INSOLVENT ESTATES CANADA
Insolvent estates Canada: Introduction
We previously discussed the aspect of death and insolvency in two blog posts:
- DEATH OF A DEBTOR: WHO’S RESPONSIBLE FOR THE DEBTS?
- DEATH OF A DEBTOR – THE INDIGNITY TO BANKRUPT A DECEASED PERSON PART 2
When it comes to insolvent estates Canada, among the various questions asked of us, these three questions are always asked:
- What are the duties of an executor/personal representative when the estate has more liabilities than assets?
- Can the executor(s) pay bills before the creditors actually file a claim?
- Do executors or beneficiaries have to pay creditors out of their own pocket if the estate is insolvent?
We prepared the above video to answer these 3 questions. Below is a more detailed discussion of the last 2 questions.
Insolvent estates Canada: The loss of life of a debtor occurs; who’s responsible for the money owed?
Although some creditors may try to collect from the spouse or other relatives, money owed doesn’t transfer because of marriage or death. If the debt is “joint”, the survivor has taken on the obligation directly and is liable on the account.
Debts are normally paid out of the assets of the property of the deceased before distributions to heirs (before paying heirs, the deceased’s debts must be paid). If the estate is insolvent (the assets of the estate are not enough to pay the amounts owed), then the order of charge is commonly prescribed by way of provincial rules.
If warranted, the executors could apply to Court for an order letting them assign the deceased’s estate into bankruptcy. In that situation, then the Bankruptcy and Insolvency Act (Canada) (“BIA”), the federal legislation, will prescribe the order of payment.
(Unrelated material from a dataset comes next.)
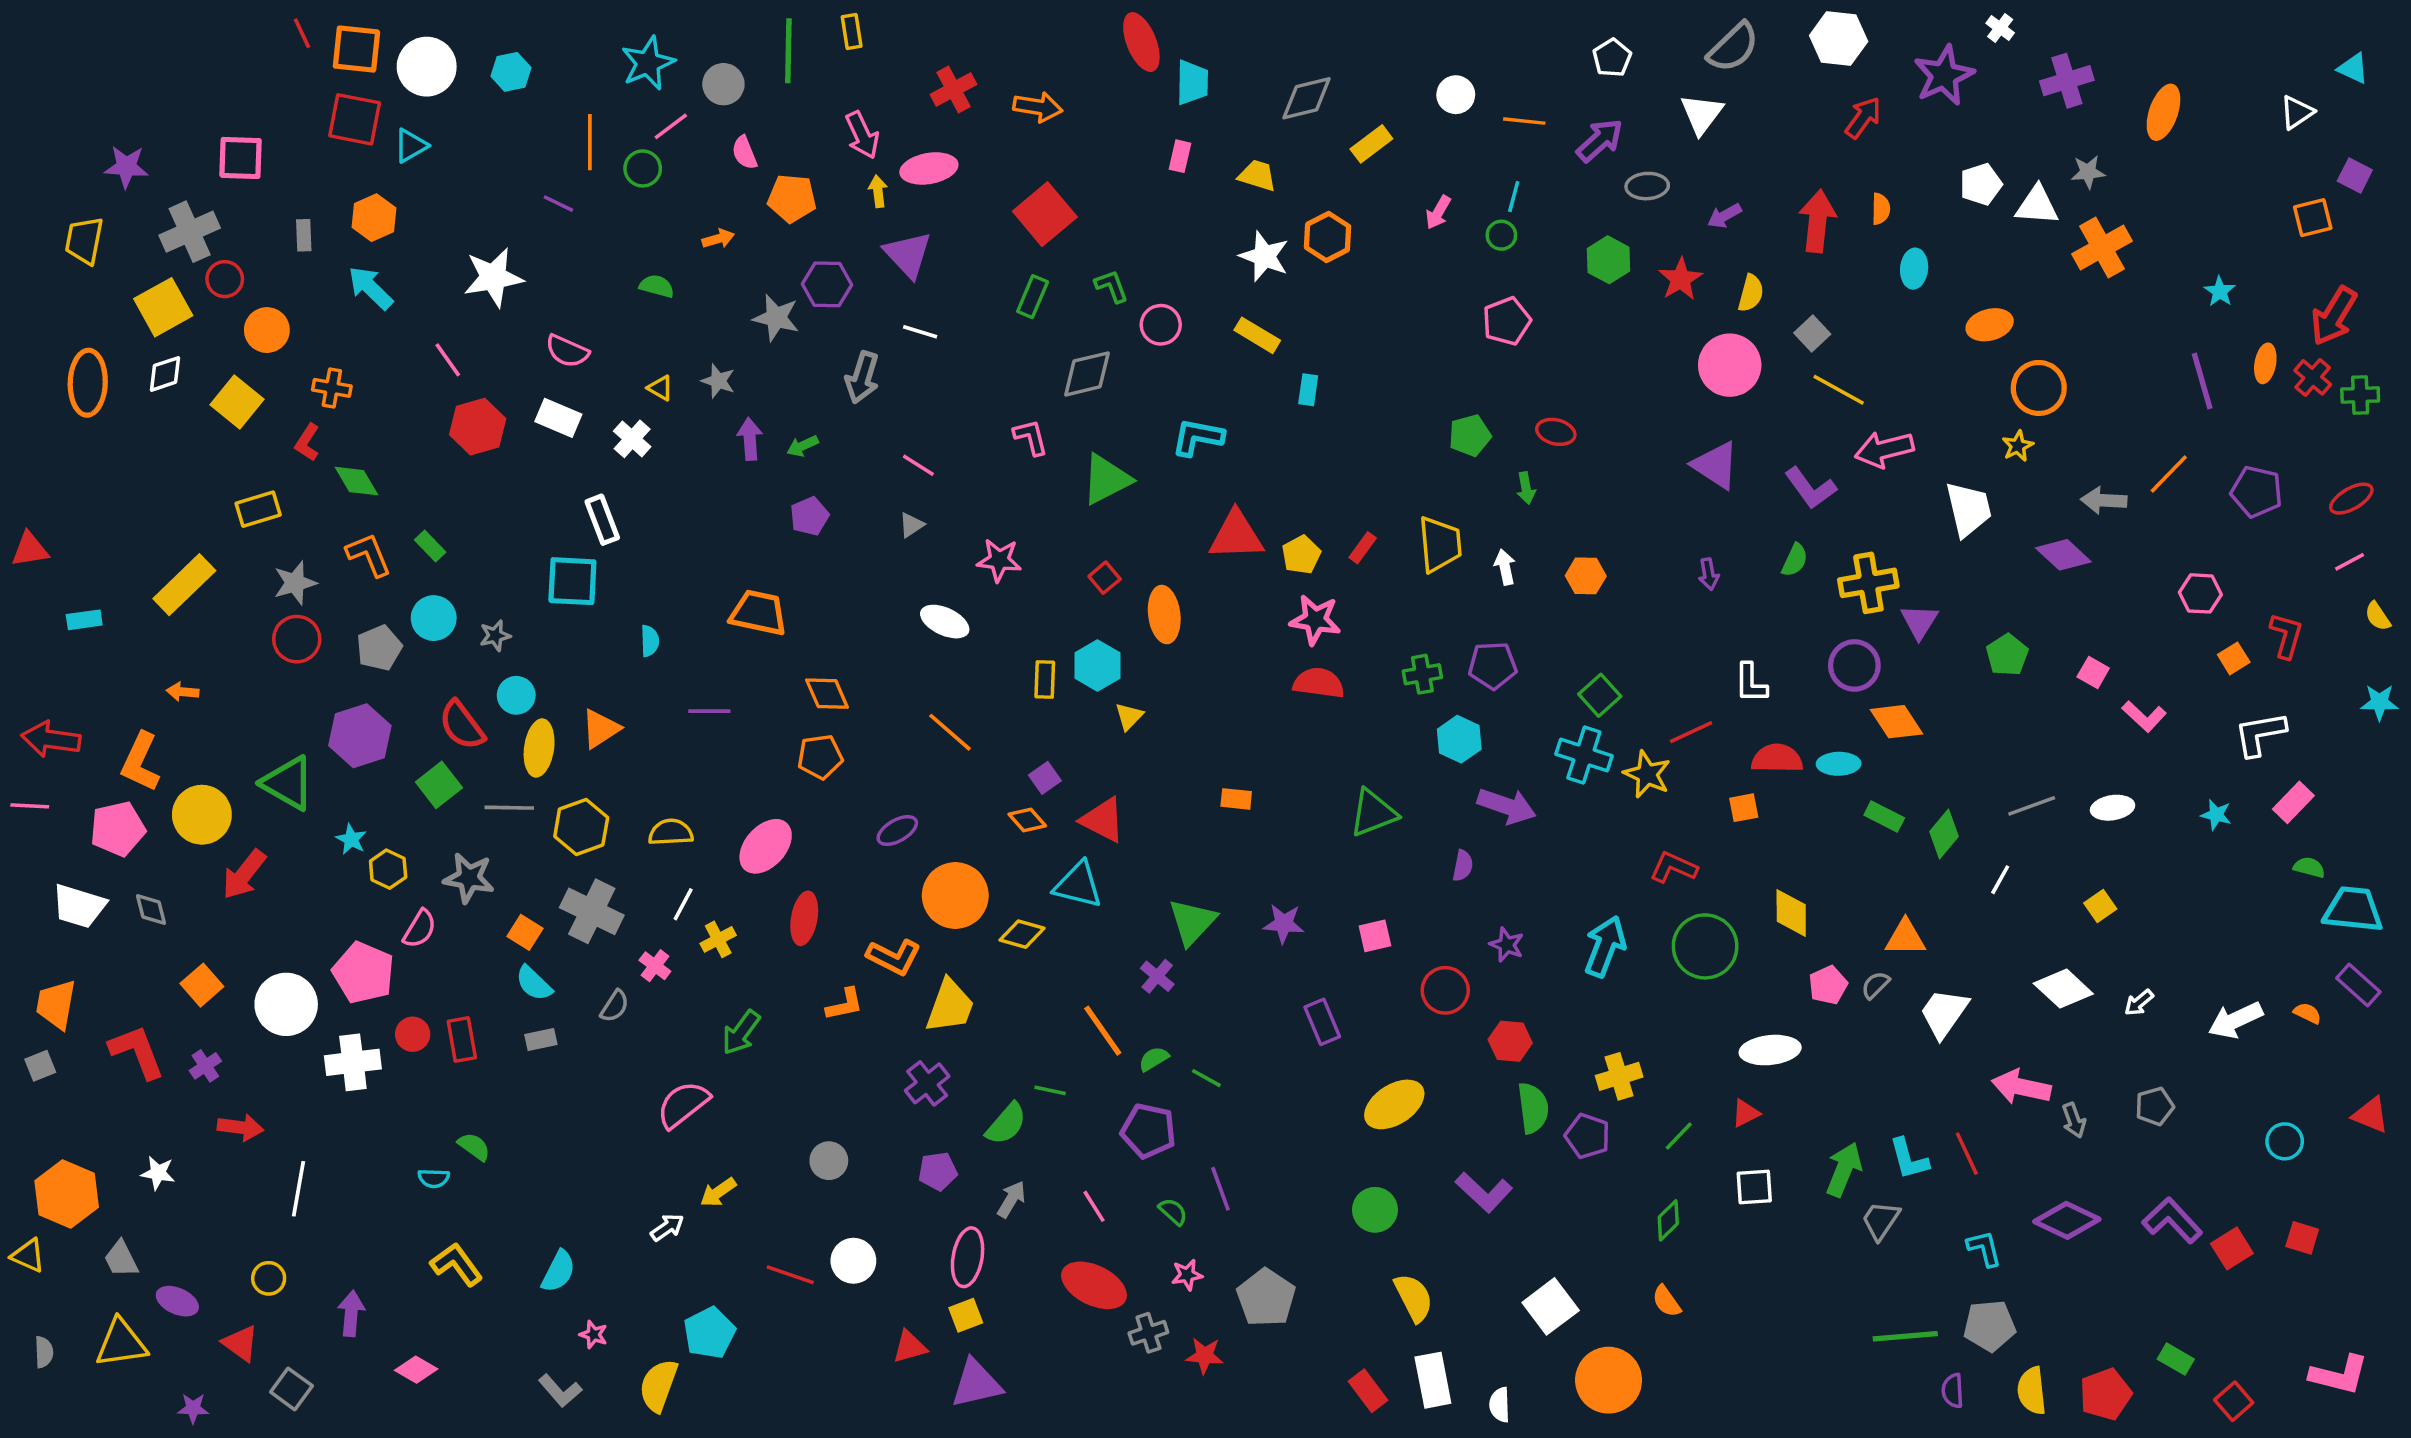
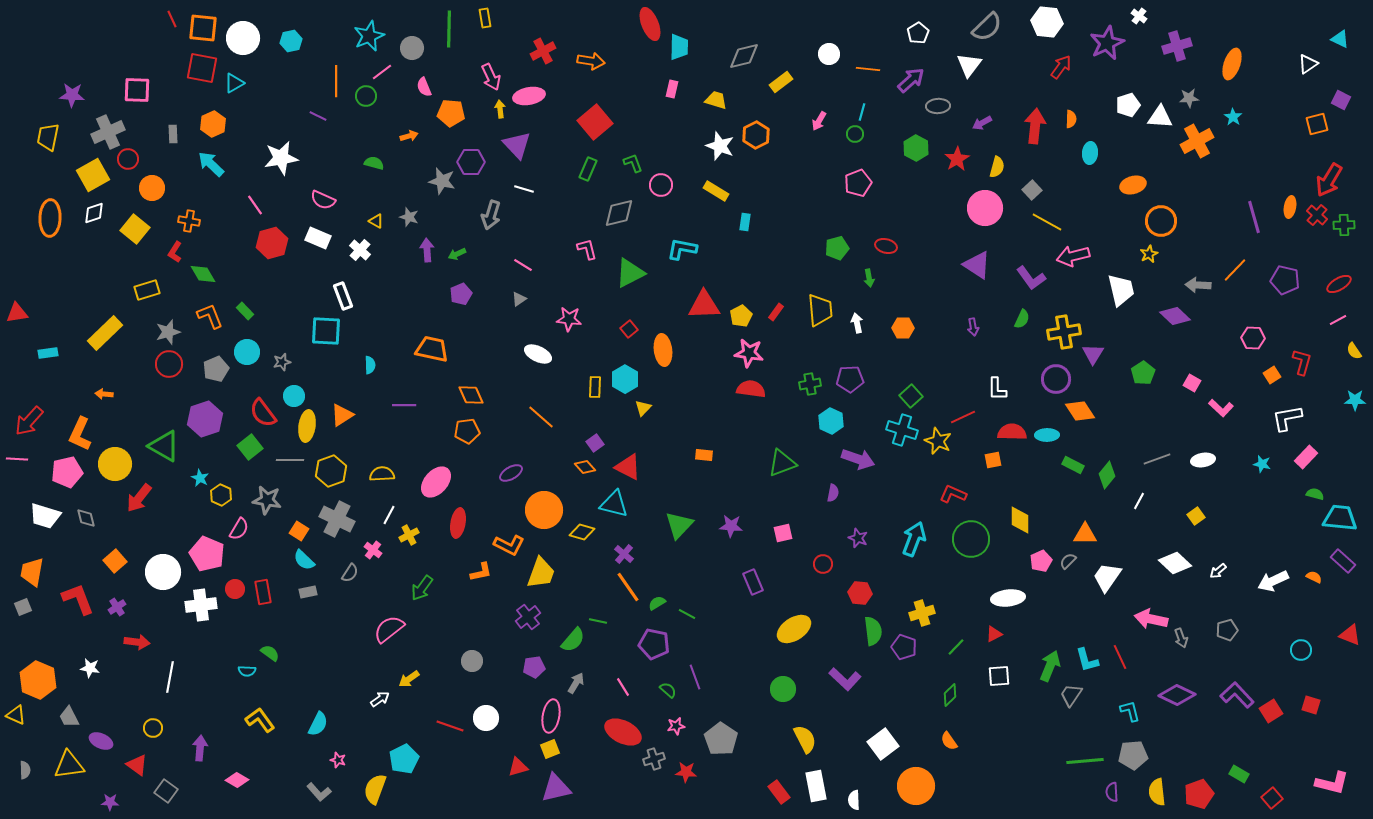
cyan star: (2220, 291) -> (1233, 117), moved
red arrow: (51, 739) -> (29, 421), turned -56
purple cross: (1157, 976) -> (624, 554), moved
red circle: (1445, 990) -> (823, 564), size x0.7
If insurance was bought to pay off a specific debt such as a bank issued mortgage or loan, then upon the death of the individual the insurance company will repay the bank and the debt will not exist in the deceased’s estate.
Insolvent estates Canada: What are your alternatives and your responsibilities, as an executor upon the death of a debtor?
If the estate is insolvent, before or after paying the testamentary costs, you have alternatives:
- Pay the money owed out of your personal resources.
- Allow the estate go bankrupt.
Emotionally you may wish to pay the money owed because you believe in your heart that it is the proper thing to do and you don’t wish to dishonour the memory of your loved one with a string of bad debts and bankruptcy. But before you decide, you need to know that there is no liability for an executor or heir to take on the debts of the deceased.
Even though there may be a stigma connected to bankruptcy, the reality is that you are not responsible for the money owed, so why should you assume this burden and in all likelihood put your family in financial jeopardy?
Bankrupting the estate makes economic sense. An executor can sidestep the minefield of issues involved in administering the deceased’s insolvent estate by bankrupting it.
Insolvent estates Canada: What should executors and heirs be aware of?
If you and/or another family member is the executor, be aware:
- The executors have a legal responsibility for all acts completed, and for all acts not accomplished that they should have.
- Notwithstanding everyone’s best efforts, they may unknowingly be inviting proceedings from lenders or heirs for difficult issues. This happens when family members, who are well-intentioned but not skilled at monetary, insolvency or legal issues, are executors because she or he is named, however actually has no know-how in this region.
- By putting the property into bankruptcy, which requires previous approval of the bankruptcy court, the executors are relieving themselves of personal legal responsibility because the estate will now be administered under the BIA and all creditors by the Licensed Insolvency Trustee.
- The executor will relieve him or herself of coping with collection calls.
- As long as there are sufficient funds in the estate to pay the funeral costs, that can be paid out first in the case of a bankruptcy of the deceased’s estate because S.136. (1)(a) of the BIA states:
Priority of claims
“136 (1) Subject to the rights of secured creditors, the proceeds realized from the property of a bankrupt shall be applied in priority of payment as follows:
(a) in the case of a deceased bankrupt, the reasonable funeral and testamentary expenses incurred by the legal representative or, in the Province of Quebec, the successors or heirs of the deceased bankrupt;”
It is the first debt with preferred status that can be paid.
Insolvent estates Canada: What should I do if I am an executor and I find that the liabilities are greater than the assets?
If you are an executor of a will and you find out that the estate is insolvent, after speaking with the estate lawyer, contact Ira Smith Trustee & Receiver Inc. as soon as possible. We will evaluate the situation and give you sound financial advice on how best protect yourself as executor and the heirs, so that you will be able to go ahead Starting Over, Starting Now.